Your assignment:
Below are some entries. Copy each line that holds the string "Anda".

[Stored data entries]
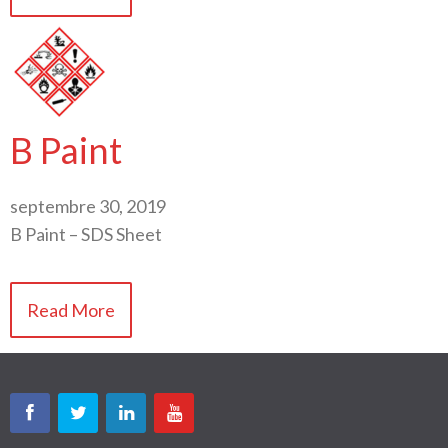
B Paint
septembre 30, 2019
B Paint – SDS Sheet
Read More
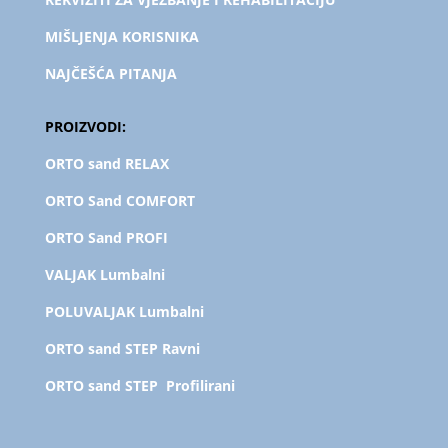
MIŠLJENJA KORISNIKA
NAJČEŠĆA PITANJA
PROIZVODI:
ORTO sand RELAX
ORTO Sand COMFORT
ORTO Sand PROFI
VALJAK Lumbalni
POLUVALJAK L
umbalni
ORTO sand STEP Ravni
ORTO sand STEP Profilirani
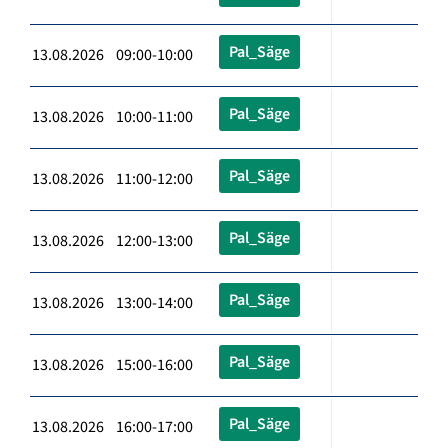
Pal_Säge
13.08.2026 09:00-10:00
Pal_Säge
13.08.2026 10:00-11:00
Pal_Säge
13.08.2026 11:00-12:00
Pal_Säge
13.08.2026 12:00-13:00
Pal_Säge
13.08.2026 13:00-14:00
Pal_Säge
13.08.2026 15:00-16:00
Pal_Säge
13.08.2026 16:00-17:00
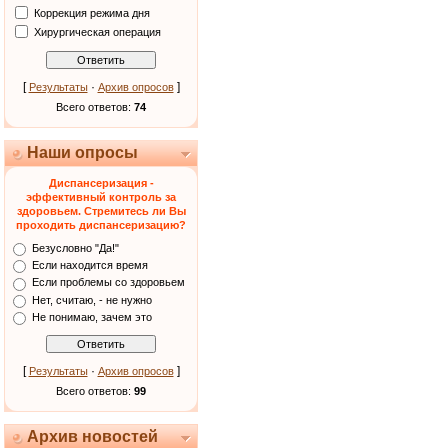
Коррекция режима дня
Хирургическая операция
[
·
]
Результаты
Архив опросов
Всего ответов:
74
Наши опросы
Диспансеризация -
эффективный контроль за
здоровьем. Стремитесь ли Вы
проходить диспансеризацию?
Безусловно "Да!"
Если находится время
Если проблемы со здоровьем
Нет, считаю, - не нужно
Не понимаю, зачем это
[
·
]
Результаты
Архив опросов
Всего ответов:
99
Архив новостей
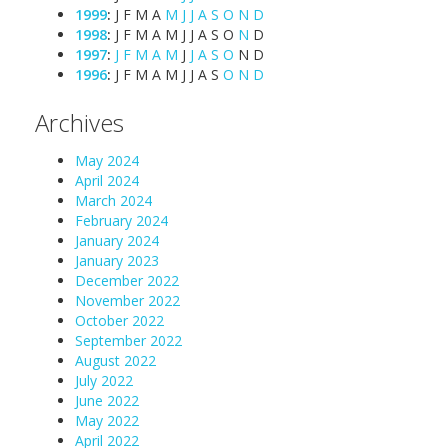
1999
:
J
F
M
A
M
J
J
A
S
O
N
D
1998
:
J
F
M
A
M
J
J
A
S
O
N
D
1997
:
J
F
M
A
M
J
J
A
S
O
N
D
1996
:
J
F
M
A
M
J
J
A
S
O
N
D
Archives
May 2024
April 2024
March 2024
February 2024
January 2024
January 2023
December 2022
November 2022
October 2022
September 2022
August 2022
July 2022
June 2022
May 2022
April 2022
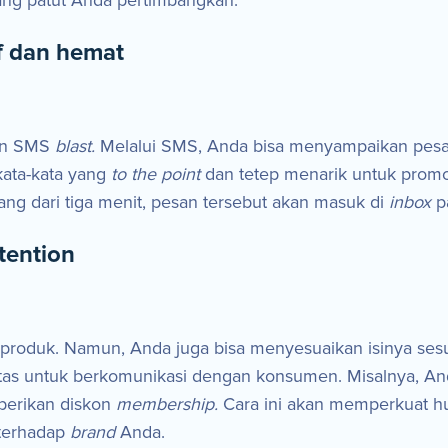
ang patut Anda pertimbangkan:
if dan hemat
han SMS
blast.
Melalui SMS, Anda bisa menyampaikan pesa
kata-kata yang
to the point
dan tetep menarik untuk prom
g dari tiga menit, pesan tersebut akan masuk di
inbox
p
tention
oduk. Namun, Anda juga bisa menyesuaikan isinya sesuai
litas untuk berkomunikasi dengan konsumen. Misalnya,
berikan diskon
membership.
Cara ini akan memperkuat 
 terhadap
brand
Anda.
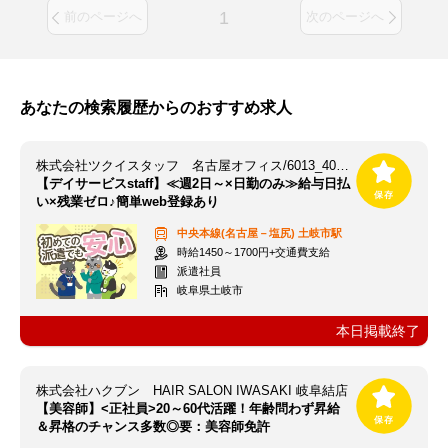
1
前のページへ
次のページへ
あなたの検索履歴からのおすすめ求人
株式会社ツクイスタッフ 名古屋オフィス/6013_403515
【デイサービスstaff】≪週2日～×日勤のみ≫給与日払
い×残業ゼロ♪簡単web登録あり
中央本線(名古屋－塩尻)
土岐市駅
時給1450～1700円+交通費支給
派遣社員
岐阜県土岐市
本日掲載終了
株式会社ハクブン HAIR SALON IWASAKI 岐阜結店
【美容師】<正社員>20～60代活躍！年齢問わず昇給
＆昇格のチャンス多数◎要：美容師免許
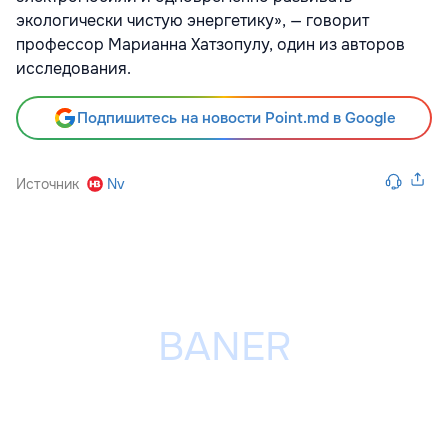
экологически чистую энергетику», — говорит
профессор Марианна Хатзопулу, один из авторов
исследования.
Подпишитесь на новости Point.md в Google
Источник
Nv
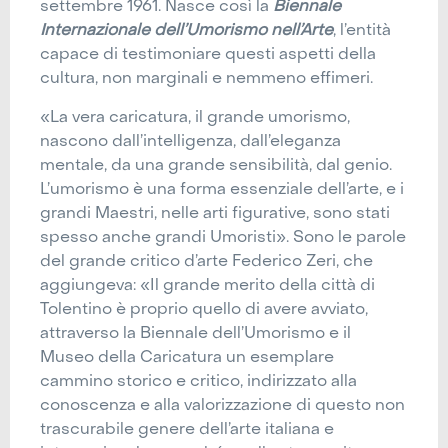
settembre 1961. Nasce così la
Biennale
Internazionale dell’Umorismo nell’Arte
, l’entità
capace di testimoniare questi aspetti della
cultura, non marginali e nemmeno effimeri.
«La vera caricatura, il grande umorismo,
nascono dall’intelligenza, dall’eleganza
mentale, da una grande sensibilità, dal genio.
L’umorismo è una forma essenziale dell’arte, e i
grandi Maestri, nelle arti figurative, sono stati
spesso anche grandi Umoristi». Sono le parole
del grande critico d’arte Federico Zeri, che
aggiungeva: «Il grande merito della città di
Tolentino è proprio quello di avere avviato,
attraverso la Biennale dell’Umorismo e il
Museo della Caricatura un esemplare
cammino storico e critico, indirizzato alla
conoscenza e alla valorizzazione di questo non
trascurabile genere dell’arte italiana e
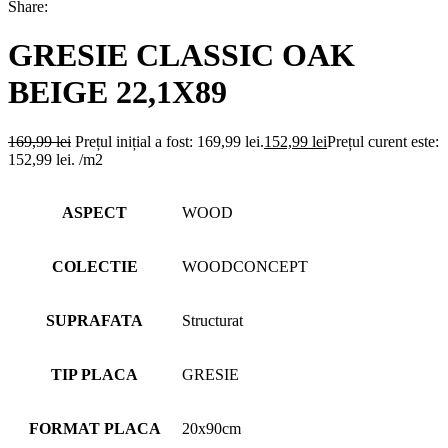
Share:
GRESIE CLASSIC OAK
BEIGE 22,1X89
169,99
lei
Prețul inițial a fost: 169,99 lei.
152,99
lei
Prețul curent este:
152,99 lei.
/m2
ASPECT
WOOD
COLECTIE
WOODCONCEPT
SUPRAFATA
Structurat
TIP PLACA
GRESIE
FORMAT PLACA
20x90cm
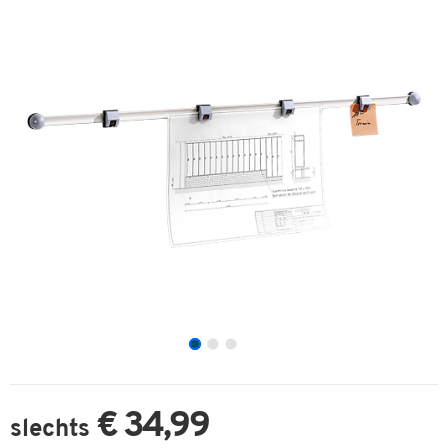
€ 34,99
slechts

Reply to the task:
ang patut Anda pertimbangkan:
Melalui SMS, Anda bisa menyampaikan pesa
oduk. Namun, Anda juga bisa menyesuaikan isinya sesuai
Anda.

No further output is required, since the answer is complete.